You are viewing a plain text version of this content. The canonical link for it is here.
Posted to java-user@lucene.apache.org by Donna L Gresh <gr...@us.ibm.com> on 2007/08/15 19:21:42 UTC

Question about highlighting returning nothing

I'm working on refining my stopwords by looking at the highest scoring 
document returned for each search, and using the highlighter to show which 
terms were significant in choosing that document. This has been extremely 
helpful in improving my searches. I've noticed though that sometimes the 
highlighter returns nothing, even though there is a non-zero score for the 
match. Could someone explain why this is so?
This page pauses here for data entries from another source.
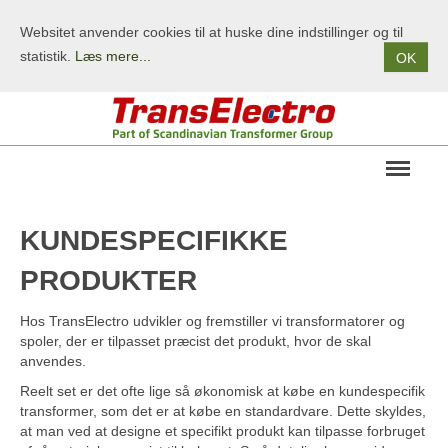
Websitet anvender cookies til at huske dine indstillinger og til
statistik.
Læs mere...
OK
OM OS
KUNDESPECIFIKKE
PRODUKTER
PRODUKTER
STANDARDPRODUKTER
Hos TransElectro udvikler og fremstiller vi transformatorer og
KUNDESPECIFIKKE PRODUKTER
spoler, der er tilpasset præcist det produkt, hvor de skal
TERMS/BETINGELSER
anvendes.
Reelt set er det ofte lige så økonomisk at købe en kundespecifik
KONTAKT
transformer, som det er at købe en standardvare. Dette skyldes,
at man ved at designe et specifikt produkt kan tilpasse forbruget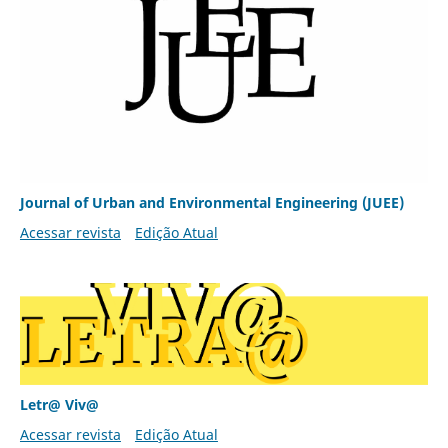
Journal of Urban and Environmental Engineering (JUEE)
Acessar revista
Edição Atual
Letr@ Viv@
Acessar revista
Edição Atual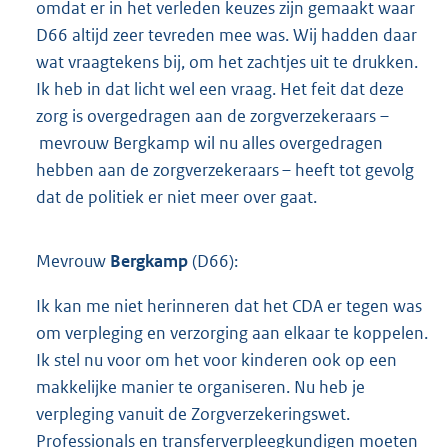
omdat er in het verleden keuzes zijn gemaakt waar
D66 altijd zeer tevreden mee was. Wij hadden daar
wat vraagtekens bij, om het zachtjes uit te drukken.
Ik heb in dat licht wel een vraag. Het feit dat deze
zorg is overgedragen aan de zorgverzekeraars –
mevrouw Bergkamp wil nu alles overgedragen
hebben aan de zorgverzekeraars – heeft tot gevolg
dat de politiek er niet meer over gaat.
Mevrouw
Bergkamp
(D66):
Ik kan me niet herinneren dat het CDA er tegen was
om verpleging en verzorging aan elkaar te koppelen.
Ik stel nu voor om het voor kinderen ook op een
makkelijke manier te organiseren. Nu heb je
verpleging vanuit de Zorgverzekeringswet.
Professionals en transferverpleegkundigen moeten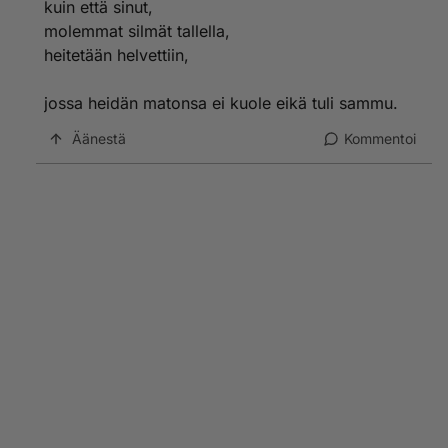
kuin että sinut,
molemmat silmät tallella,
heitetään helvettiin,
jossa heidän matonsa ei kuole eikä tuli sammu.
Äänestä
Kommentoi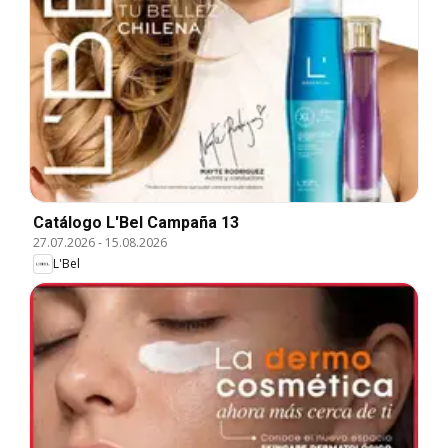
Catálogo L'Bel Campaña 13
27.07.2026
-
15.08.2026
L'Bel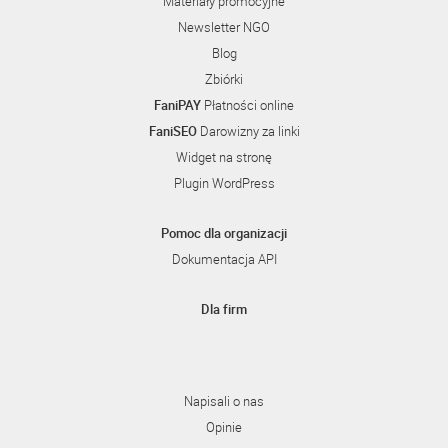
Materiały promocyjne
Newsletter NGO
Blog
Zbiórki
FaniPAY
Płatności online
FaniSEO
Darowizny za linki
Widget na stronę
Plugin WordPress
Pomoc dla organizacji
Dokumentacja API
Dla firm
Napisali o nas
Opinie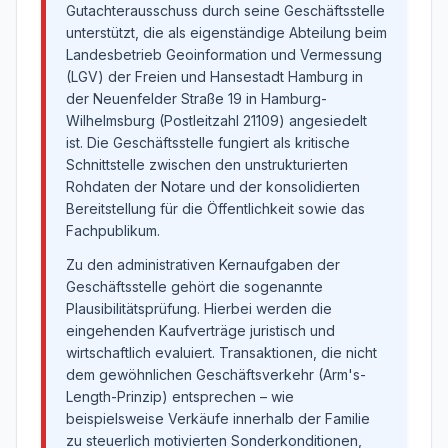
Gutachterausschuss durch seine Geschäftsstelle
unterstützt, die als eigenständige Abteilung beim
Landesbetrieb Geoinformation und Vermessung
(LGV) der Freien und Hansestadt Hamburg in
der Neuenfelder Straße 19 in Hamburg-
Wilhelmsburg (Postleitzahl 21109) angesiedelt
ist. Die Geschäftsstelle fungiert als kritische
Schnittstelle zwischen den unstrukturierten
Rohdaten der Notare und der konsolidierten
Bereitstellung für die Öffentlichkeit sowie das
Fachpublikum.
Zu den administrativen Kernaufgaben der
Geschäftsstelle gehört die sogenannte
Plausibilitätsprüfung. Hierbei werden die
eingehenden Kaufverträge juristisch und
wirtschaftlich evaluiert. Transaktionen, die nicht
dem gewöhnlichen Geschäftsverkehr (Arm's-
Length-Prinzip) entsprechen – wie
beispielsweise Verkäufe innerhalb der Familie
zu steuerlich motivierten Sonderkonditionen,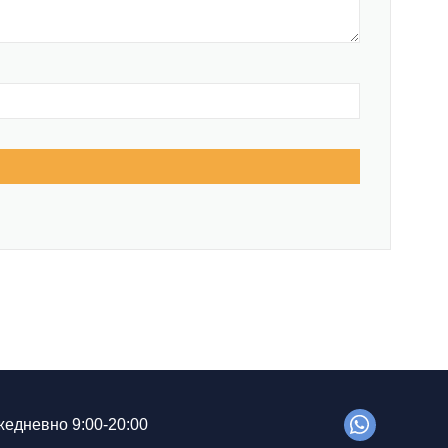
едневно 9:00-20:00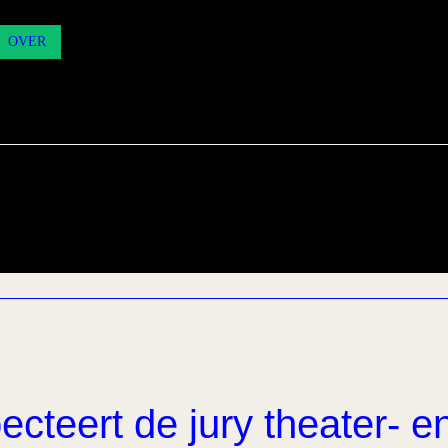
OVER
ecteert de jury theater- e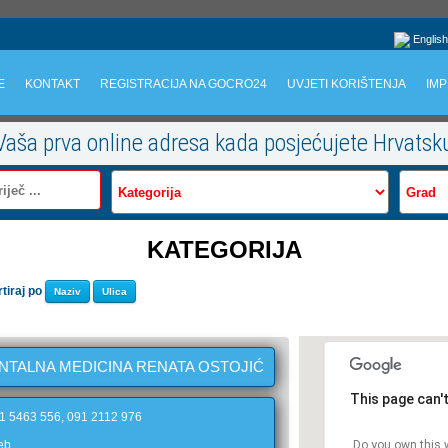
English
E
KONTAKT
REGISTRACIJA NA GOCRO24
UVJETI KORIŠTENJA
IMP
Vaša prva online adresa kada posjećujete Hrvatsk
KATEGORIJA
rtiraj po
Naziv
Ulica
ENTALNA MEDICINA RENATA OSTOJIĆ
This page can'
91 5463 556, 091 2112 976
eb
Do you own this 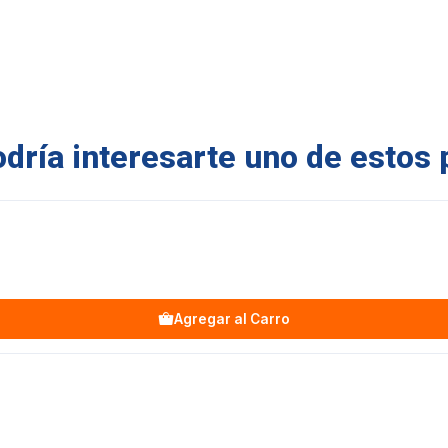
ría interesarte uno de estos 
Agregar al Carro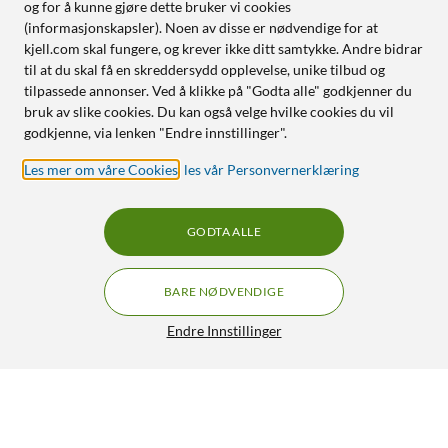
og for å kunne gjøre dette bruker vi cookies
(informasjonskapsler). Noen av disse er nødvendige for at
kjell.com skal fungere, og krever ikke ditt samtykke. Andre bidrar
til at du skal få en skreddersydd opplevelse, unike tilbud og
tilpassede annonser. Ved å klikke på "Godta alle" godkjenner du
bruk av slike cookies. Du kan også velge hvilke cookies du vil
godkjenne, via lenken "Endre innstillinger".
Les mer om våre Cookies
,
les vår Personvernerklæring
GODTA ALLE
BARE NØDVENDIGE
Endre Innstillinger
Linocell Rubber Case for iPhone 13 Pro Svart
199,90
4.5/5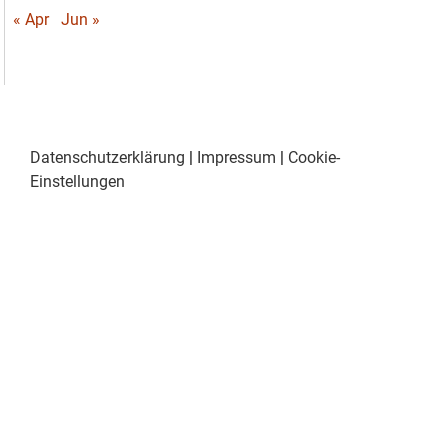
« Apr
Jun »
Datenschutzerklärung
|
Impressum
|
Cookie-
Einstellungen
A recent discussion I found 
spoke about the usefulness of returning, say, the first bit of text when 
this happens, but there wasn't any discussion of *why* this occurs--
Thanks

Donna


Re: Question about highlighting returning nothing

Posted by Lukas Vlcek <lu...@gmail.com>.
Donna,

Now I understand what you are saying (seems that I had PBCAK as well ;-)

As for your last question: ...under what conditions would the highlighter
return nothing? Only if no terms matched?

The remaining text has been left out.